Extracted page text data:

--------------------------------

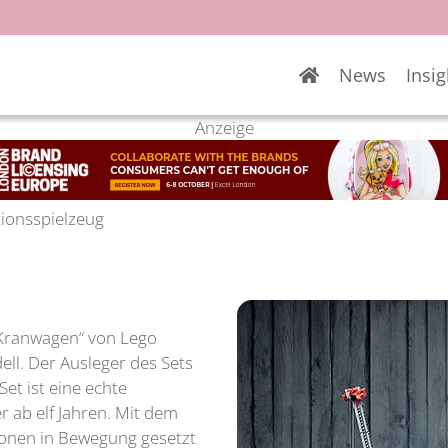
News
Insig
Anzeige
ktionsspielzeug
 Kranwagen“ von Lego
ll. Der Ausleger des Sets
et ist eine echte
 ab elf Jahren. Mit dem
onen in Bewegung gesetzt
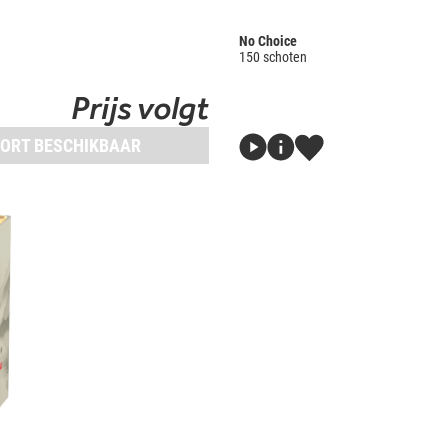
No Choice
150 schoten
Prijs volgt
ORT BESCHIKBAAR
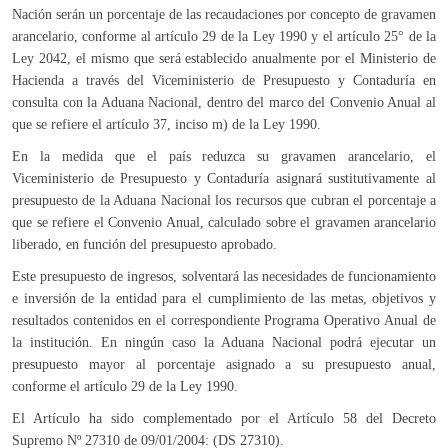
Nación serán un porcentaje de las recaudaciones por concepto de gravamen
arancelario, conforme al artículo 29 de la Ley 1990 y el artículo 25° de la
Ley 2042, el mismo que será establecido anualmente por el Ministerio de
Hacienda a través del Viceministerio de Presupuesto y Contaduría en
consulta con la Aduana Nacional, dentro del marco del Convenio Anual al
que se refiere el artículo 37, inciso m) de la Ley 1990.
En la medida que el país reduzca su gravamen arancelario, el
Viceministerio de Presupuesto y Contaduría asignará sustitutivamente al
presupuesto de la Aduana Nacional los recursos que cubran el porcentaje a
que se refiere el Convenio Anual, calculado sobre el gravamen arancelario
liberado, en función del presupuesto aprobado.
Este presupuesto de ingresos, solventará las necesidades de funcionamiento
e inversión de la entidad para el cumplimiento de las metas, objetivos y
resultados contenidos en el correspondiente Programa Operativo Anual de
la institución. En ningún caso la Aduana Nacional podrá ejecutar un
presupuesto mayor al porcentaje asignado a su presupuesto anual,
conforme el artículo 29 de la Ley 1990.
El Artículo ha sido complementado por el Artículo 58 del Decreto
Supremo Nº 27310 de 09/01/2004: (DS 27310).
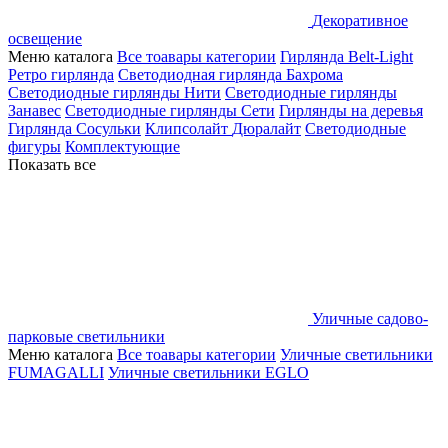
Декоративное
освещение
Меню каталога
Все тоавары категории
Гирлянда Belt-Light
Ретро гирлянда
Светодиодная гирлянда Бахрома
Светодиодные гирлянды Нити
Светодиодные гирлянды
Занавес
Светодиодные гирлянды Сети
Гирлянды на деревья
Гирлянда Сосульки
Клипсолайт
Дюралайт
Светодиодные
фигуры
Комплектующие
Показать все
Уличные садово-
парковые светильники
Меню каталога
Все тоавары категории
Уличные светильники
FUMAGALLI
Уличные светильники EGLO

--------------------------------

* **Requirement**:
Print out the entries once more, unchanged. No pictures.

* **Output of the exercise**:
News
Insig
Anzeige
ktionsspielzeug
 Kranwagen“ von Lego
ll. Der Ausleger des Sets
et ist eine echte
 ab elf Jahren. Mit dem
onen in Bewegung gesetzt
No Choice
150 schoten
Prijs volgt
ORT BESCHIKBAAR
Nación serán un porcentaje de las recaudaciones por concepto de gravamen
arancelario, conforme al artículo 29 de la Ley 1990 y el artículo 25° de la
Ley 2042, el mismo que será establecido anualmente por el Ministerio de
Hacienda a través del Viceministerio de Presupuesto y Contaduría en
consulta con la Aduana Nacional, dentro del marco del Convenio Anual al
que se refiere el artículo 37, inciso m) de la Ley 1990.
En la medida que el país reduzca su gravamen arancelario, el
Viceministerio de Presupuesto y Contaduría asignará sustitutivamente al
presupuesto de la Aduana Nacional los recursos que cubran el porcentaje a
que se refiere el Convenio Anual, calculado sobre el gravamen arancelario
liberado, en función del presupuesto aprobado.
Este presupuesto de ingresos, solventará las necesidades de funcionamiento
e inversión de la entidad para el cumplimiento de las metas, objetivos y
resultados contenidos en el correspondiente Programa Operativo Anual de
la institución. En ningún caso la Aduana Nacional podrá ejecutar un
presupuesto mayor al porcentaje asignado a su presupuesto anual,
conforme el artículo 29 de la Ley 1990.
El Artículo ha sido complementado por el Artículo 58 del Decreto
Supremo Nº 27310 de 09/01/2004: (DS 27310).
Декоративное
освещение
Меню каталога
Все тоавары категории
Гирлянда Belt-Light
Ретро гирлянда
Светодиодная гирлянда Бахрома
Светодиодные гирлянды Нити
Светодиодные гирлянды
Занавес
Светодиодные гирлянды Сети
Гирлянды на деревья
Гирлянда Сосульки
Клипсолайт
Дюралайт
Светодиодные
фигуры
Комплектующие
Показать все
Уличные садово-
парковые светильники
Меню каталога
Все тоавары категории
Уличные светильники
FUMAGALLI
Уличные светильники EGLO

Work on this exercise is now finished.